Christ, the end of the law

Every time I read the Epistles of Paul, I see that he boldly proclaimed the truth of what God achieved through the birth, life, death, resurrection, and ascension of Jesus. In many other letters, Paul spent a good deal of time reconciling those people who could not trust Jesus because their hope was based on the law. It is important to note that the law that God gave Israel was temporary. It was only planned as temporary and should remain effective until Christ came.

For Israel, the law was a teacher who taught them about sin and justice and the need for a savior. It led them until the promised Messiah came, through whom God would bless all nations. But the law could give Israel neither justice nor salvation. It could only tell them that they were guilty, that they needed a Savior.

For the Christian church, the law teaches us, just as the entire Old Testament, who God is. It also teaches us how God created a people from which the Redeemer would come forth to take away their sins - not just of God's people Israel, but the sins of the whole world.

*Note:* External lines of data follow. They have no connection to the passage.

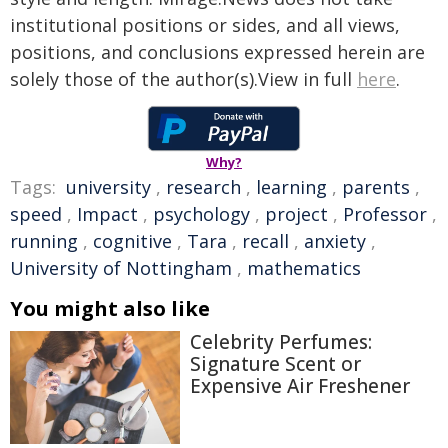
institutional positions or sides, and all views,
positions, and conclusions expressed herein are
solely those of the author(s).View in full
here
.
Why?
Tags:
university
,
research
,
learning
,
parents
,
speed
,
Impact
,
psychology
,
project
,
Professor
,
running
,
cognitive
,
Tara
,
recall
,
anxiety
,
University of Nottingham
,
mathematics
You might also like
Celebrity Perfumes:
Signature Scent or
Expensive Air Freshener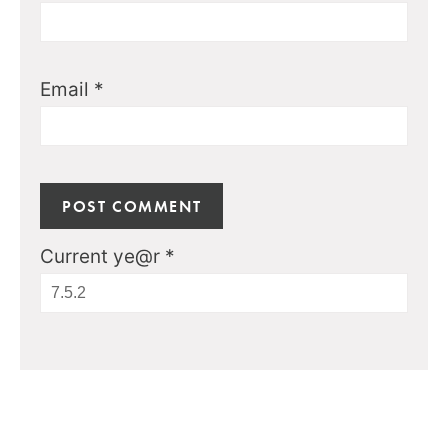
Email
*
Current ye@r
*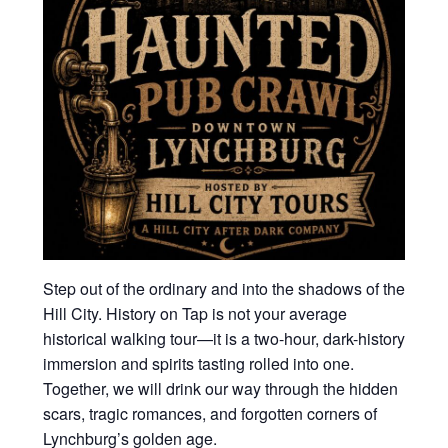
Step out of the ordinary and into the shadows of the
Hill City. History on Tap is not your average
historical walking tour—it is a two-hour, dark-history
immersion and spirits tasting rolled into one.
Together, we will drink our way through the hidden
scars, tragic romances, and forgotten corners of
Lynchburg’s golden age.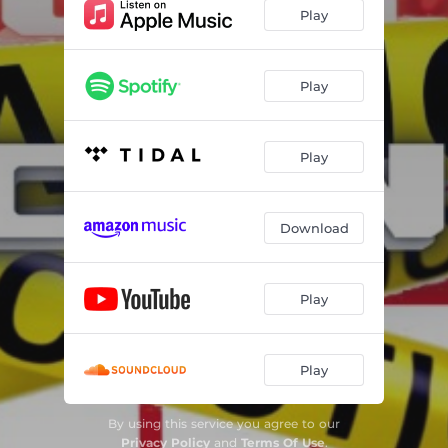
Play
Play
Play
Download
Play
Play
By using this service you agree to our
Privacy Policy
and
Terms Of Use
.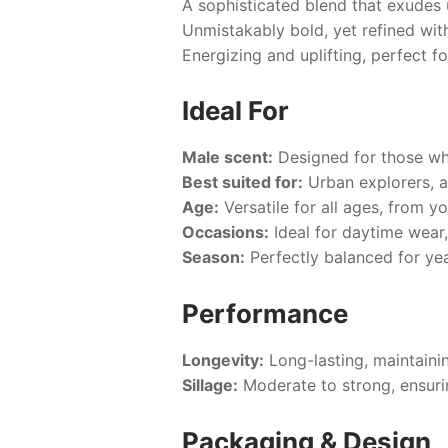
A sophisticated blend that exudes
Unmistakably bold, yet refined with
Energizing and uplifting, perfect 
Ideal For
Male scent:
Designed for those who
Best suited for:
Urban explorers, a
Age:
Versatile for all ages, from y
Occasions:
Ideal for daytime wear,
Season:
Perfectly balanced for ye
Performance
Longevity:
Long-lasting, maintainin
Sillage:
Moderate to strong, ensuri
Packaging & Design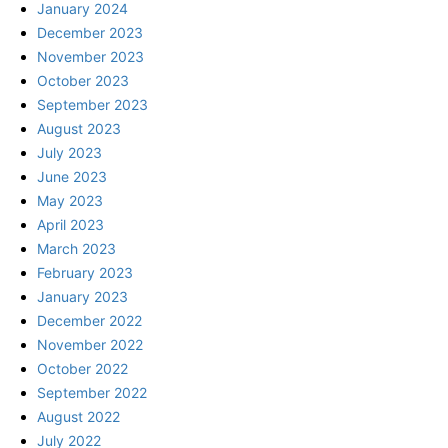
January 2024
December 2023
November 2023
October 2023
September 2023
August 2023
July 2023
June 2023
May 2023
April 2023
March 2023
February 2023
January 2023
December 2022
November 2022
October 2022
September 2022
August 2022
July 2022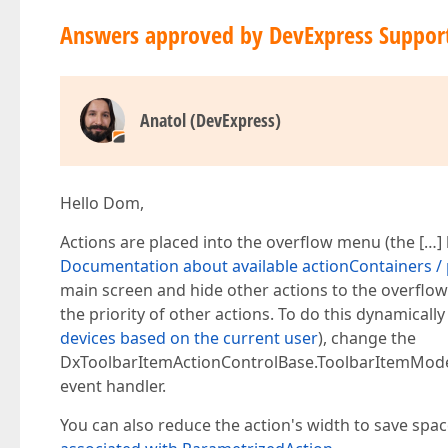
Answers approved by DevExpress Suppor
Anatol (DevExpress)
Hello Dom,
Actions are placed into the overflow menu (the […] 
Documentation about available actionContainers / p
main screen and hide other actions to the overflow
the priority of other actions. To do this dynamically
devices based on the current user
), change the
DxToolbarItemActionControlBase.ToolbarItemModel.
event handler.
You can also reduce the action's width to save spac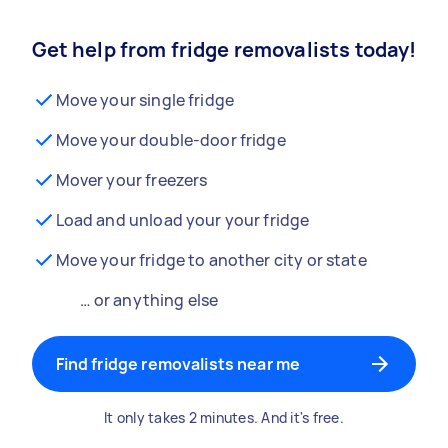
Get help from fridge removalists today!
Move your single fridge
Move your double-door fridge
Mover your freezers
Load and unload your your fridge
Move your fridge to another city or state
… or anything else
Find fridge removalists near me
It only takes 2 minutes. And it's free.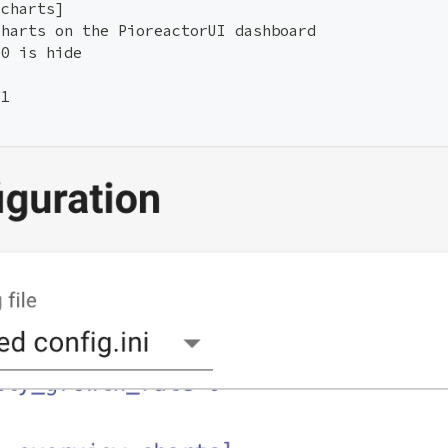
.charts]
charts on the PioreactorUI dashboard
 0 is hide
=1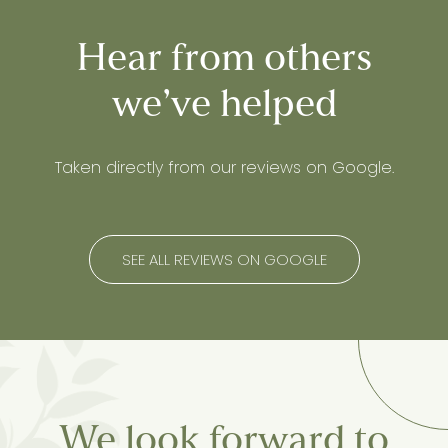
Hear from others
we’ve helped
Taken directly from our reviews on Google.
SEE ALL REVIEWS ON GOOGLE
We look forward to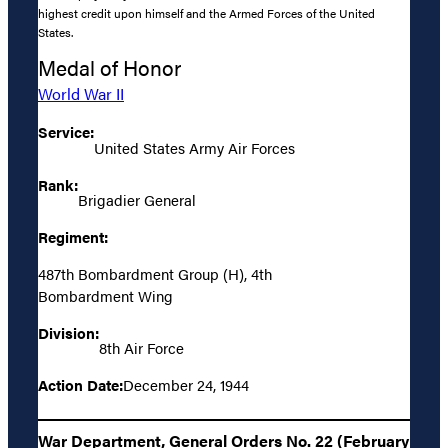
highest credit upon himself and the Armed Forces of the United
States.
Medal of Honor
World War II
Service:
United States Army Air Forces
Rank:
Brigadier General
Regiment:
487th Bombardment Group (H), 4th
Bombardment Wing
Division:
8th Air Force
Action Date:
December 24, 1944
War Department, General Orders No. 22 (February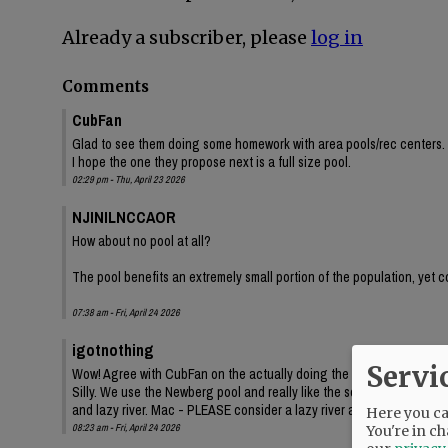
Already a subscriber, please
log in
Comments
CubFan
Glad to see them doing some homework with area pools/rec centers. 
I hope the one they propose next is a full size pool.
02:29 pm - Thu, April 23 2026
NJINILNCCAOR
How about no pool at all?
The pool benefits an extremely small portion of the population, yet c
07:38 am - Fri, April 24 2026
igotnothing
Servi
Wow! Agree with CubFan on the actually doing the homework - good job
Silly. We use the Newberg pool and really like the separate pool area
and lazy river. Mac - PLEASE consider a lazy river as well! Swimming 
Here you can
08:23 am - Fri, April 24 2026
You're in ch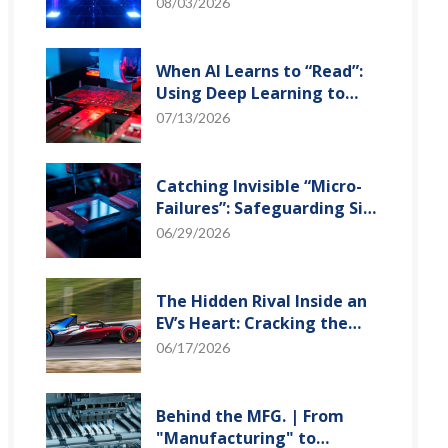
and Optical Transceiver
08/03/2026
When AI Learns to “Read”:
Using Deep Learning to
Tame the False-Alarm
07/13/2026
Storm on SMT Production
Lines
Catching Invisible “Micro-
Failures”: Safeguarding SiP
Reliability Testing with
06/29/2026
Daisy Chains
The Hidden Rival Inside an
EV’s Heart: Cracking the
Power-Loss Puzzle with
06/17/2026
“Physical Modeling”
Behind the MFG. | From
"Manufacturing" to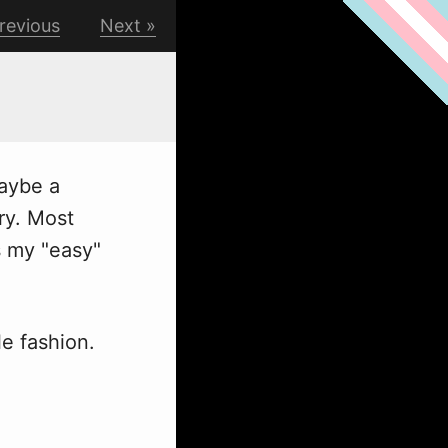
revious
Next
maybe a
ry. Most
is my "easy"
le fashion.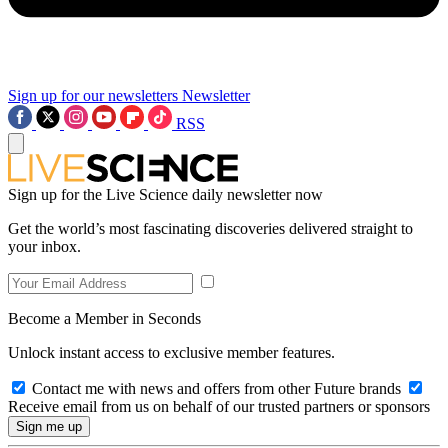
Sign up for our newsletters
Newsletter
RSS
Sign up for the Live Science daily newsletter now
Get the world’s most fascinating discoveries delivered straight to
your inbox.
Become a Member in Seconds
Unlock instant access to exclusive member features.
Contact me with news and offers from other Future brands
Receive email from us on behalf of our trusted partners or sponsors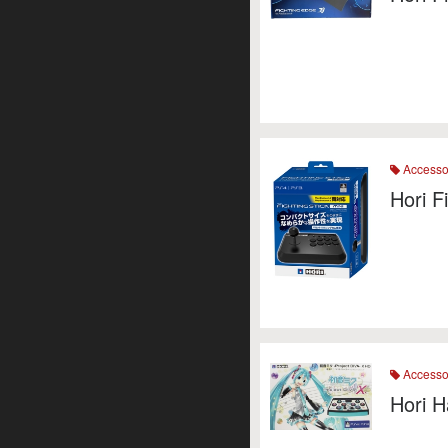
Accesso
Hori F
Accesso
Hori H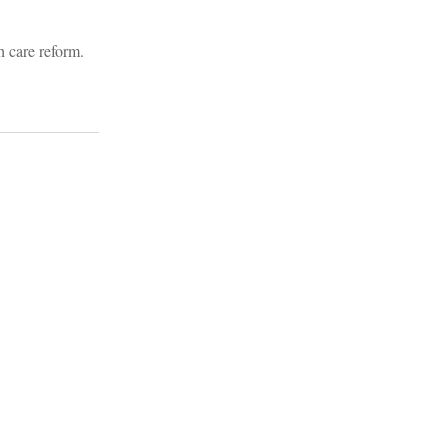
h care reform.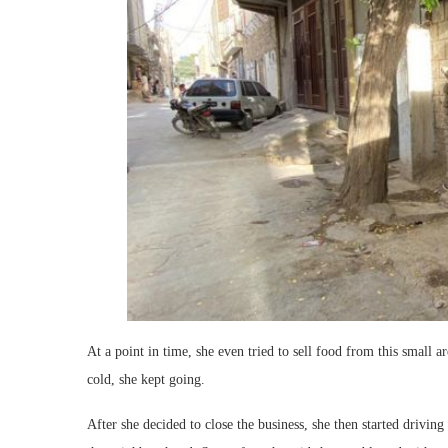
At a point in time, she even tried to sell food from this small a
cold, she kept going.
After she decided to close the business, she then started drivin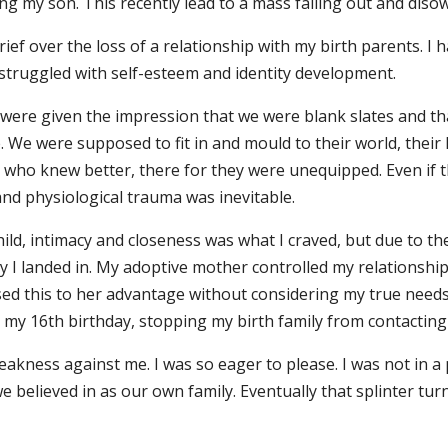
g my son. This recently lead to a mass falling out and diso
rief over the loss of a relationship with my birth parents. 
 I struggled with self-esteem and identity development.
ere given the impression that we were blank slates and tha
e. We were supposed to fit in and mould to their world, their
who knew better, there for they were unequipped. Even if 
and physiological trauma was inevitable.
ild, intimacy and closeness was what I craved, but due to th
ly I landed in. My adoptive mother controlled my relationshi
sed this to her advantage without considering my true needs
on my 16th birthday, stopping my birth family from contacting
akness against me. I was so eager to please. I was not in a p
 believed in as our own family. Eventually that splinter tur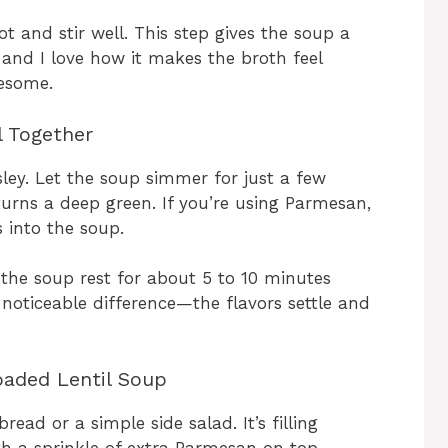
 and stir well. This step gives the soup a
and I love how it makes the broth feel
lesome.
l Together
ley. Let the soup simmer for just a few
turns a deep green. If you’re using Parmesan,
s into the soup.
the soup rest for about 5 to 10 minutes
 noticeable difference—the flavors settle and
oaded Lentil Soup
read or a simple side salad. It’s filling
th a sprinkle of extra Parmesan on top.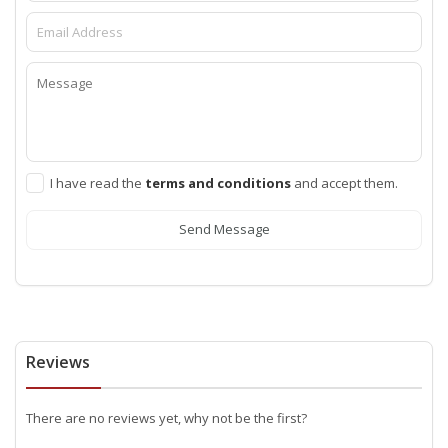
I have read the
terms and conditions
and accept them.
Send Message
Reviews
There are no reviews yet, why not be the first?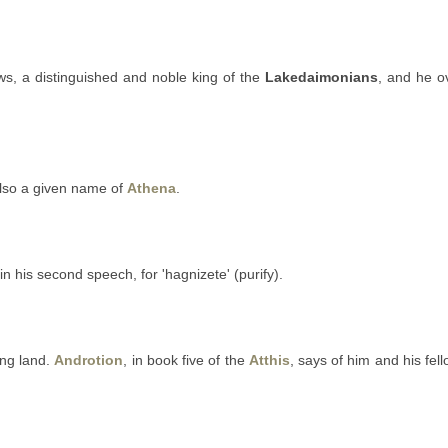
s, a distinguished and noble king of the
Lakedaimonians
, and he 
 also a given name of
Athena
.
in his second speech, for 'hagnizete' (purify).
ng land.
Androtion
, in book five of the
Atthis
, says of him and his f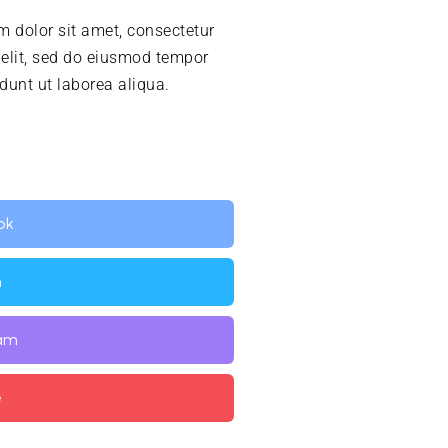
 dolor sit amet, consectetur
 elit, sed do eiusmod tempor
idunt ut laborea aliqua.
ok
n
ram
e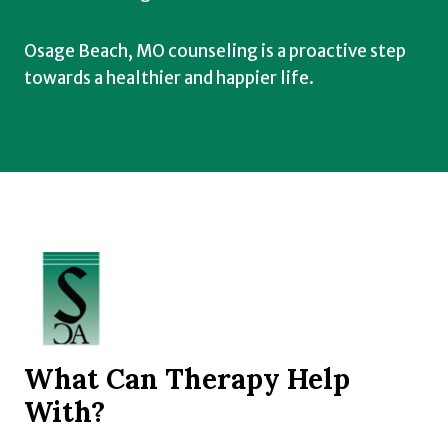
Osage Beach, MO counseling is a proactive step
towards a healthier and happier life.
What Can Therapy Help
With?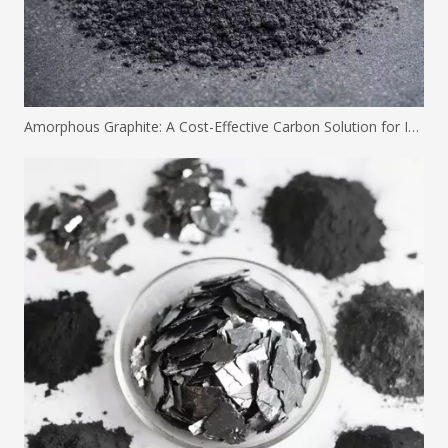
Amorphous Graphite: A Cost-Effective Carbon Solution for Industrial Applications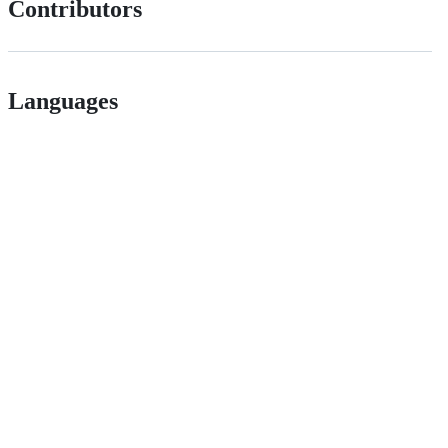
Contributors
Languages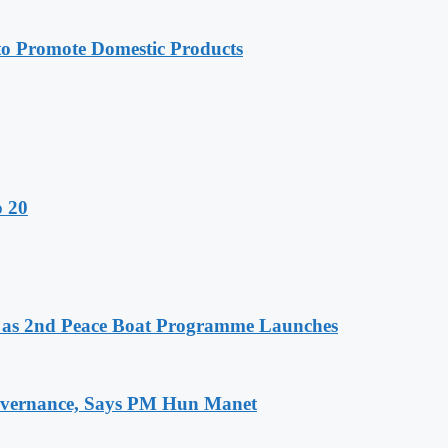
 Promote Domestic Products
o 20
as 2nd Peace Boat Programme Launches
 Governance, Says PM Hun Manet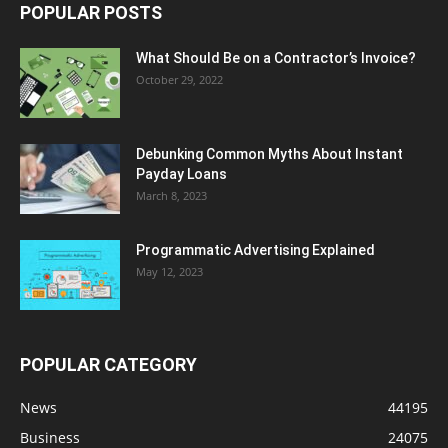
POPULAR POSTS
What Should Be on a Contractor’s Invoice?
October 29, 2022
Debunking Common Myths About Instant
Payday Loans
March 8, 2023
Programmatic Advertising Explained
May 12, 2023
POPULAR CATEGORY
News
44195
Business
24075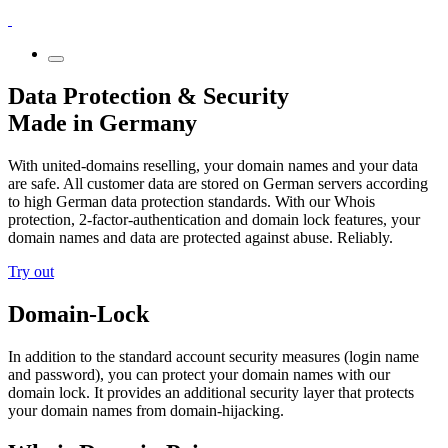
Data Protection & Security
Made in Germany
With united-domains reselling, your domain names and your data
are safe. All customer data are stored on German servers according
to high German data protection standards. With our Whois
protection, 2-factor-authentication and domain lock features, your
domain names and data are protected against abuse. Reliably.
Try out
Domain-Lock
In addition to the standard account security measures (login name
and password), you can protect your domain names with our
domain lock. It provides an additional security layer that protects
your domain names from domain-hijacking.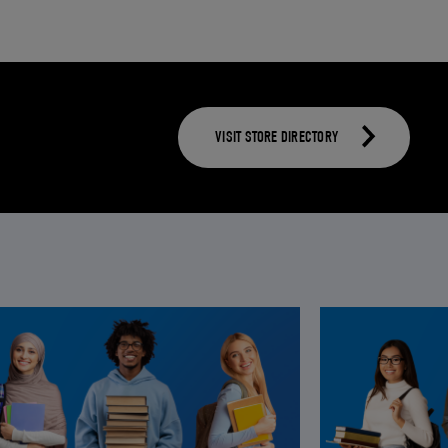
VISIT STORE DIRECTORY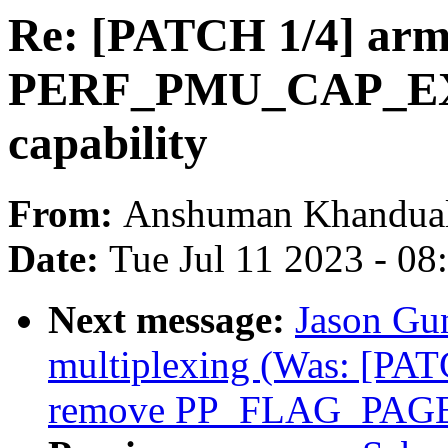
Re: [PATCH 1/4] ar
PERF_PMU_CAP_
capability
From:
Anshuman Khandua
Date:
Tue Jul 11 2023 - 0
Next message:
Jason Gu
multiplexing (Was: [PAT
remove PP_FLAG_PAGE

The law was never intended as a substitute for a relationship with God, but rather as a means to lead Israel to their Savior. In Galatians 3,19 Paul wrote: “Then what is the point of the law? It was added for the sake of sins, until the descendant was there to whom the promise was made. "

In other words, God had a beginning and an end for the law, and the end was the death and resurrection of the Messiah and Savior Jesus Christ.
Paul continued in verses 21-26: "What? Is the law then against God's promises? That was far away! For only if there was a law that could give life to, would justice really come out of the law. But Scripture has included everything under sin, that the promise of faith in Jesus Christ might be given to those who believe. But before faith came, we were kept under the law and closed to the faith, which was then to be revealed. So the law was our disciplinarian on Christ, that we might be justified by faith. But after the faith has come, we are no longer under the disciplinarian. For you are all children of Christ Jesus by faith. "

Before God opened his eyes to this understanding, Paul had not seen where the law was heading - toward a loving, merciful, and forgiving God who would redeem us from the sins the law revealed. Instead, he saw the law as an end in itself, and ended up with a cumbersome, empty and destructive religion.

"And so it was found that the commandment brought me death that was given to life," he wrote in Romans 7,10and in verse 24 he asked, “I wretched man! Who will deliver me from this dead body? ”The answer he found is that salvation comes only through God's grace and can only be experienced through faith in Jesus Christ.

In all of this, we see that the path to righteousness does not come through the law, which can not take our guilt away. The only path to righteousness is through faith in Jesus, in which all our sins are forgiven, and in which we are reconciled to our faithful God, who will love us unconditionally and will never let us go.